Richard Nash, of Nash Construction, was the general contractor for the project. Care was taken to use local sources throughout the process, including approximately 50 contractors, vendors and suppliers from the Western Slope.
Making sure that the therapeutic waters at the Iron Mountain Hot Springs are accessible to all was also a priority during planning and construction. A gently curving ramp with a handrail provides a gradual entrance into the family pool for those in wheelchairs or anyone who prefers to avoid steps. Two of the soaking pools have transfer walls and grab bars that allow a person to leave a mobility device and transfer onto the wall and then into the water. An aquatic wheelchair is available, and the family changing rooms are accessible as well.
“Accessibility was very important to all of us,” Cooper said. “The healing nature of the warm mineral waters can work wonders with everyday aches and pain. Imagine how significant that can be to those facing long-term healthcare issues and challenges. We want everyone to feel welcome.”
A lodge-style bathhouse greets guests upon arrival. Inside, they can buy passes, shop and prepare for their soak in well-appointed locker rooms. Separate changing rooms for families are available to make visits with the kids easier. If guests have forgotten something or would like to pick up a gift or souvenir, the retail shop offers swimwear, sunscreen and pool accessories; lotions, body wash and other personal care items; specialty soaps and candles; shirts; hats; ornaments and candies. Many of the items are made right here in Colorado.
When it’s time for a break, the on-site Sopris Café located next to the family pool is just the spot. The menu includes breakfast pastries and croissants, snacks, salads, wraps, sandwiches, pizza, hot dogs, frozen yogurt, soft-serve ice cream, smoothies, specialty coffees, soft drinks, beer, wine and mixed drinks. Free water and bottle-filling stations are available near the family changing rooms in the bathhouse to help guests stay hydrated.
The Iron Mountain Hot Springs will be open from 9 a.m. to 10 p.m. through Labor Day weekend, and then off-season hours will begin. Admission is $25 per adult, $15 for kids 3 to 12, and free for children younger than 3. An evening soak from 8 to 10 p.m. is available for $15 for adults and $9 for kids. Discounts are available for guests ages 65 and better, AAA members and military. Re-entry is not included with admission. To ensure a relaxing atmosphere, capacity will be maintained to make sure that the pools do not become overcrowded.

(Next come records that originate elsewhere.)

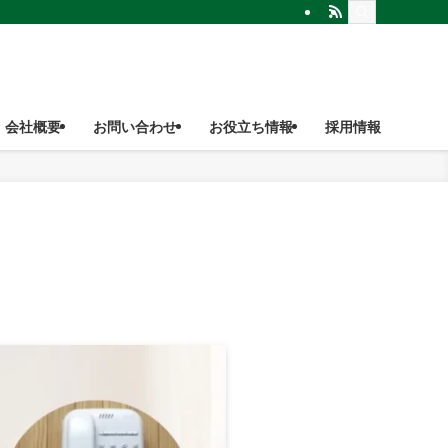
会社概要
お問い合わせ
お役立ち情報
採用情報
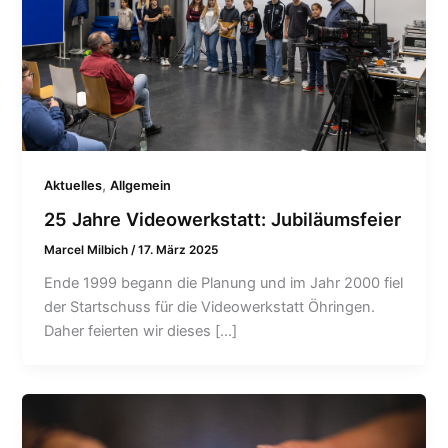
,
Aktuelles
Allgemein
25 Jahre Videowerkstatt: Jubiläumsfeier
Marcel Milbich
/
17. März 2025
Ende 1999 begann die Planung und im Jahr 2000 fiel
der Startschuss für die Videowerkstatt Öhringen.
Daher feierten wir dieses […]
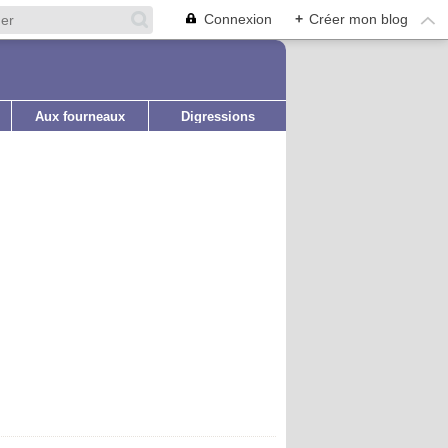
Connexion
+
Créer mon blog
Aux fourneaux
Digressions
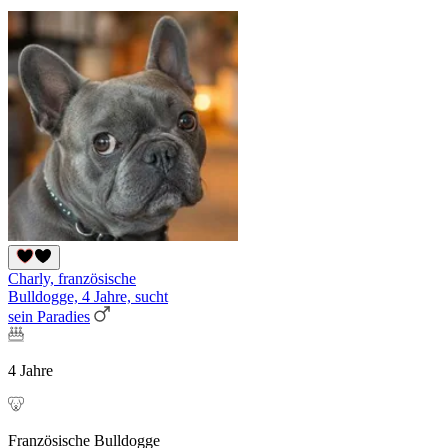
Charly, französische
Bulldogge, 4 Jahre, sucht
sein Paradies
4 Jahre
Französische Bulldogge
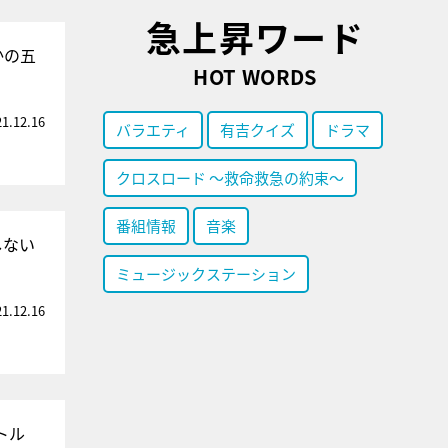
急上昇ワード
かの五
HOT WORDS
21.12.16
バラエティ
有吉クイズ
ドラマ
クロスロード ～救命救急の約束～
番組情報
音楽
しない
ミュージックステーション
21.12.16
トル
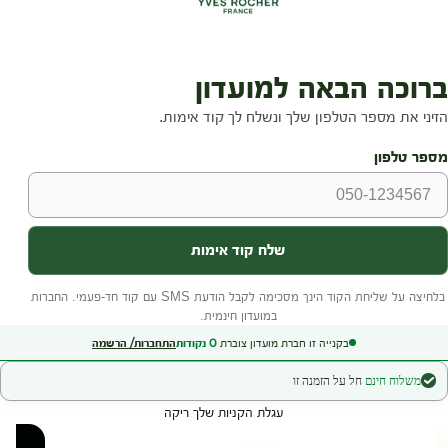
בקנייה זו חברת מועדון צוברת
0
נקודות
התחברות/ הרשמה
משלוח חינם
חל על הזמנה זו
עגלת הקניות שלך ריקה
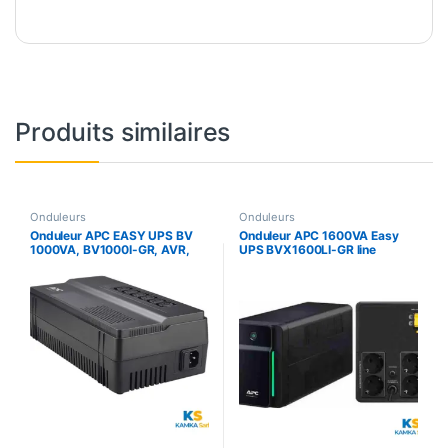
Produits similaires
Onduleurs
Onduleurs
Onduleur APC EASY UPS BV
Onduleur APC 1600VA Easy
1000VA, BV1000I-GR, AVR,
UPS BVX1600LI-GR line
IEC Outlet, 230V
interactive prise chuko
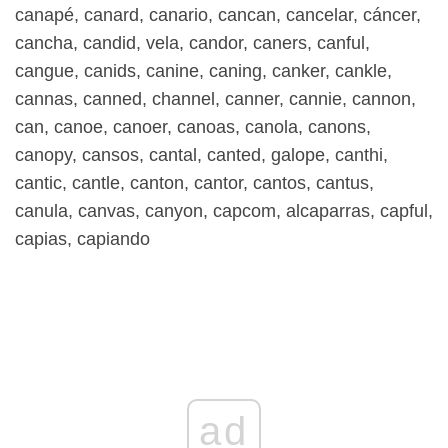
canapé, canard, canario, cancan, cancelar, cáncer,
cancha, candid, vela, candor, caners, canful,
cangue, canids, canine, caning, canker, cankle,
cannas, canned, channel, canner, cannie, cannon,
can, canoe, canoer, canoas, canola, canons,
canopy, cansos, cantal, canted, galope, canthi,
cantic, cantle, canton, cantor, cantos, cantus,
canula, canvas, canyon, capcom, alcaparras, capful,
capias, capiando
ad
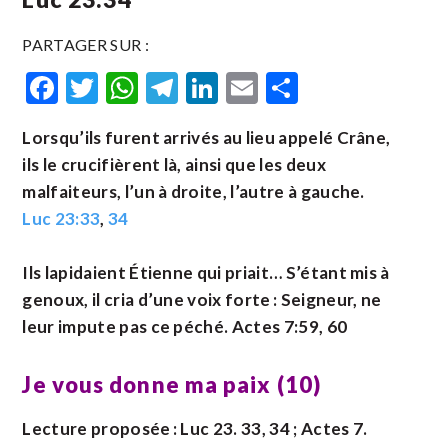
PARTAGER SUR :
Facebook
Twitter
WhatsApp
Telegram
LinkedIn
Email
Partager
Lorsqu’ils furent arrivés au lieu appelé Crâne,
ils le crucifièrent là, ainsi que les deux
malfaiteurs, l’un à droite, l’autre à gauche.
Luc 23:33
,
34
Ils lapidaient Étienne qui priait… S’étant mis à
genoux, il cria d’une voix forte : Seigneur, ne
leur impute pas ce péché. Actes 7:59, 60
Je vous donne ma paix (10)
Lecture proposée : Luc 23. 33, 34 ; Actes 7.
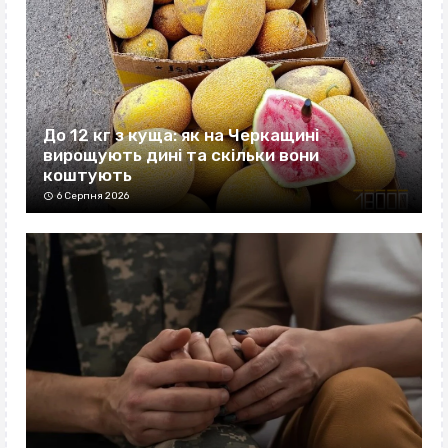
До 12 кг з куща: як на Черкащині
вирощують дині та скільки вони
коштують
6 Серпня 2026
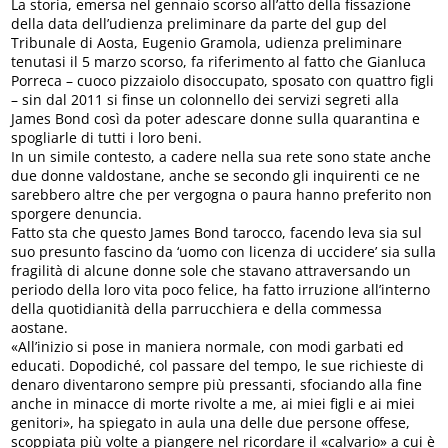
La storia, emersa nel gennaio scorso all’atto della fissazione
della data dell’udienza preliminare da parte del gup del
Tribunale di Aosta, Eugenio Gramola, udienza preliminare
tenutasi il 5 marzo scorso, fa riferimento al fatto che Gianluca
Porreca – cuoco pizzaiolo disoccupato, sposato con quattro figli
– sin dal 2011 si finse un colonnello dei servizi segreti alla
James Bond così da poter adescare donne sulla quarantina e
spogliarle di tutti i loro beni.
In un simile contesto, a cadere nella sua rete sono state anche
due donne valdostane, anche se secondo gli inquirenti ce ne
sarebbero altre che per vergogna o paura hanno preferito non
sporgere denuncia.
Fatto sta che questo James Bond tarocco, facendo leva sia sul
suo presunto fascino da ‘uomo con licenza di uccidere’ sia sulla
fragilità di alcune donne sole che stavano attraversando un
periodo della loro vita poco felice, ha fatto irruzione all’interno
della quotidianità della parrucchiera e della commessa
aostane.
«All’inizio si pose in maniera normale, con modi garbati ed
educati. Dopodiché, col passare del tempo, le sue richieste di
denaro diventarono sempre più pressanti, sfociando alla fine
anche in minacce di morte rivolte a me, ai miei figli e ai miei
genitori», ha spiegato in aula una delle due persone offese,
scoppiata più volte a piangere nel ricordare il «calvario» a cui è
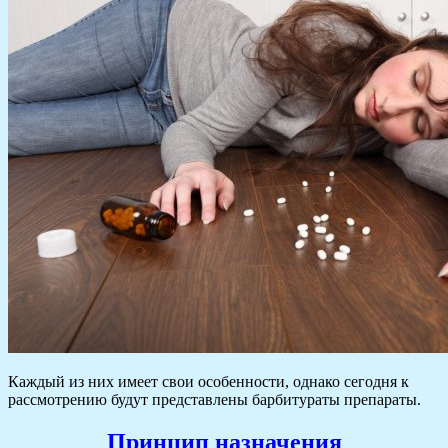
Каждый из них имеет свои особенности, однако сегодня к
рассмотрению будут представлены барбитураты препараты.
Принцип назначения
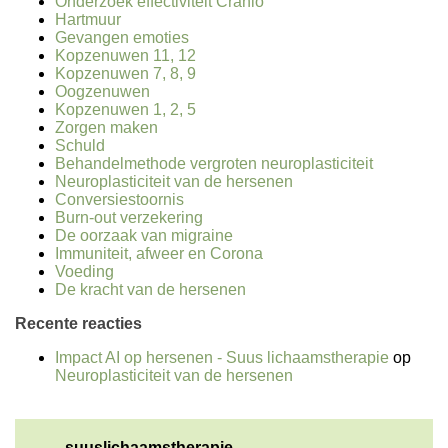
Onderzoek effectiviteit Cranio
Hartmuur
Gevangen emoties
Kopzenuwen 11, 12
Kopzenuwen 7, 8, 9
Oogzenuwen
Kopzenuwen 1, 2, 5
Zorgen maken
Schuld
Behandelmethode vergroten neuroplasticiteit
Neuroplasticiteit van de hersenen
Conversiestoornis
Burn-out verzekering
De oorzaak van migraine
Immuniteit, afweer en Corona
Voeding
De kracht van de hersenen
Recente reacties
Impact AI op hersenen - Suus lichaamstherapie
op
Neuroplasticiteit van de hersenen
suuslichaamstherapie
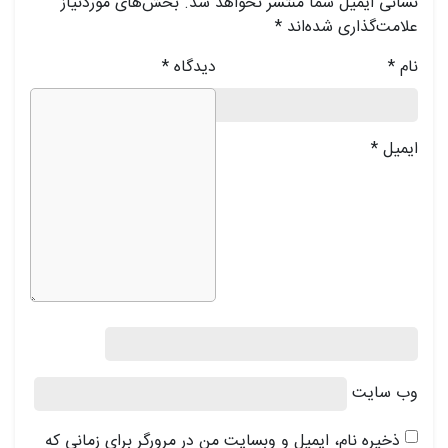
نشانی ایمیل شما منتشر نخواهد شد.
بخش‌های موردنیاز
علامت‌گذاری شده‌اند
*
نام
*
دیدگاه
*
ایمیل
*
وب‌ سایت
ذخیره نام، ایمیل و وبسایت من در مرورگر برای زمانی که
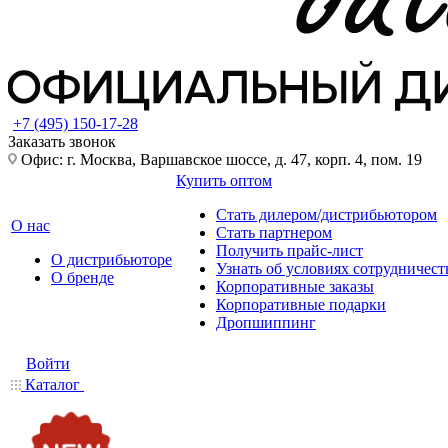
+7 (495) 150-17-28
Заказать звонок
Офис: г. Москва, Варшавское шоссе, д. 47, корп. 4, пом. 19
Купить оптом
Стать дилером/дистрибьютором
О нас
Стать партнером
Получить прайс-лист
О дистрибьюторе
Узнать об условиях сотрудничест
О бренде
Корпоративные заказы
Корпоративные подарки
Дропшиппинг
Войти
Каталог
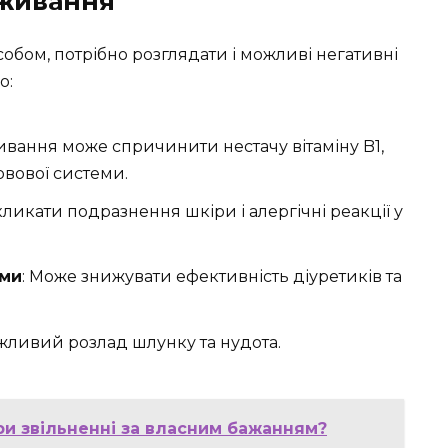
оживання
обом, потрібно розглядати і можливі негативні
о:
ивання може спричинити нестачу вітаміну B1,
вової системи.
ликати подразнення шкіри і алергічні реакції у
ами
: Може знижувати ефективність діуретиків та
ожливий розлад шлунку та нудота.
ри звільненні за власним бажанням?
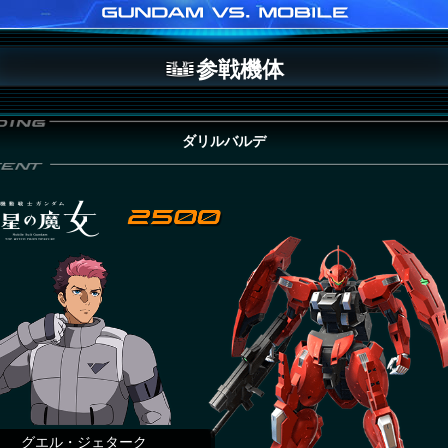
参戦機体
ダリルバルデ
グエル・ジェターク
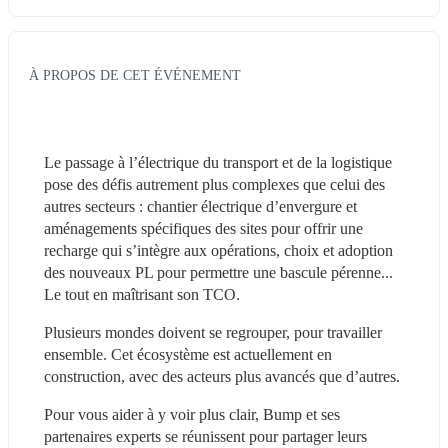
À PROPOS DE CET ÉVÉNEMENT
Le passage à l’électrique du transport et de la logistique 
pose des défis autrement plus complexes que celui des 
autres secteurs : chantier électrique d’envergure et 
aménagements spécifiques des sites pour offrir une 
recharge qui s’intègre aux opérations, choix et adoption 
des nouveaux PL pour permettre une bascule pérenne... 
Le tout en maîtrisant son TCO.
Plusieurs mondes doivent se regrouper, pour travailler 
ensemble. Cet écosystème est actuellement en 
construction, avec des acteurs plus avancés que d’autres.
Pour vous aider à y voir plus clair, Bump et ses 
partenaires experts se réunissent pour partager leurs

Guests can check availability at www.IronMountainHotSprings.com. A pop-up screen will notify visitors when capacity has been reached, and they can check back regularly from mobile devices and tablets to find out when space has become available.
Soaking in the iron-rich waters while taking in the views from this spot is not a new idea. The history of the Iron Mountain Hot Springs property dates back to 1896, when the West Glenwood Health Spa opened. Over the next 100 years, it changed hands multiple times and also operated as the Wash Allen Bathhouse, the Gamba Mineral Springs, the Glenwood Health Spa, the Fort Defiance Bathhouse and the Iron Springs Spa. It was razed in 1996 to make way for a water park project that never came to fruition and sat vacant until construction of the Iron Mountain Hot Springs started in late 2014. A viewing tower reminiscent of one located on the site in the early 1900s is planned to reflect the site’s rich history.